EU emergency preparedness ministers are meeting in Copenhagen to discuss strengthening the bloc’s ability to respond to extreme weather events and geopolitical instability. According to Denmark’s Minister for Social Security and Emergency Preparedness, Torsten Schack Pedersen, the meeting aims to allow EU countries to provide input on the European Commission’s EU Preparedness Union Strategy.
The strategy, presented in March, seeks to improve the EU’s civil and military preparedness for future crises. Pedersen emphasized the necessity of increasing the ability of EU countries, both individually and collectively, to withstand a wide range of threats and risks.

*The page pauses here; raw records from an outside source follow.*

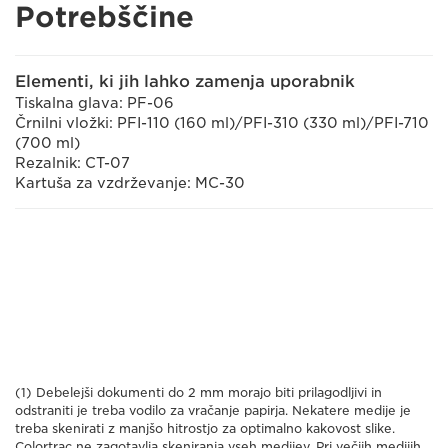
Potrebščine
Elementi, ki jih lahko zamenja uporabnik
Tiskalna glava: PF-06
Črnilni vložki: PFI-110 (160 ml)/PFI-310 (330 ml)/PFI-710
(700 ml)
Rezalnik: CT-07
Kartuša za vzdrževanje: MC-30
(1) Debelejši dokumenti do 2 mm morajo biti prilagodljivi in
odstraniti je treba vodilo za vračanje papirja. Nekatere medije je
treba skenirati z manjšo hitrostjo za optimalno kakovost slike.
Colortrac ne zagotavlja skeniranja vseh medijev. Pri večjih medijih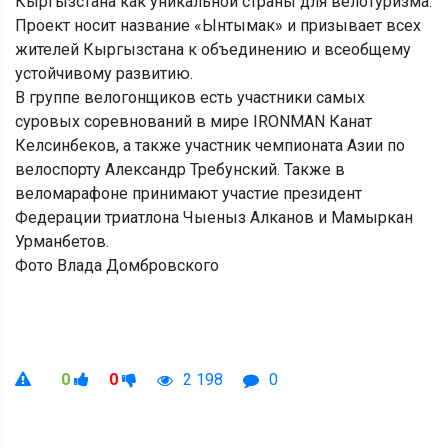
Кыргызстана как уникальной страны для велотуризма.
Проект носит название «Ынтымак» и призывает всех
жителей Кыргызстана к объединению и всеобщему
устойчивому развитию.
В группе велогонщиков есть участники самых
суровых соревнований в мире IRONMAN Канат
Келсинбеков, а также участник чемпионата Азии по
велоспорту Александр Требунский. Также в
веломарафоне принимают участие президент
Федерации триатлона Чыеныз Алканов и Мамыркан
Урманбетов.
Фото Влада Домбровского
0
0
2 198
0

The meeting is taking place shortly after the European Commission presented two key proposals from the preparedness strategy. One proposal, the EU Stockpiling Strategy, aims to improve crisis preparedness by ensuring access to medical supplies, energy equipment, and critical raw materials during emergencies. The other proposal aims to bolster the collective ability of EU countries to detect, monitor, and combat cross-border health threats.
Pedersen hopes that the meeting will enable EU countries to share their priorities for the European Commission’s strategy. He highlighted the increasing level of conflict, global competition, and uncertainty in the international order, as well as the extreme weather situations caused by climate change, as factors necessitating stronger joint preparedness.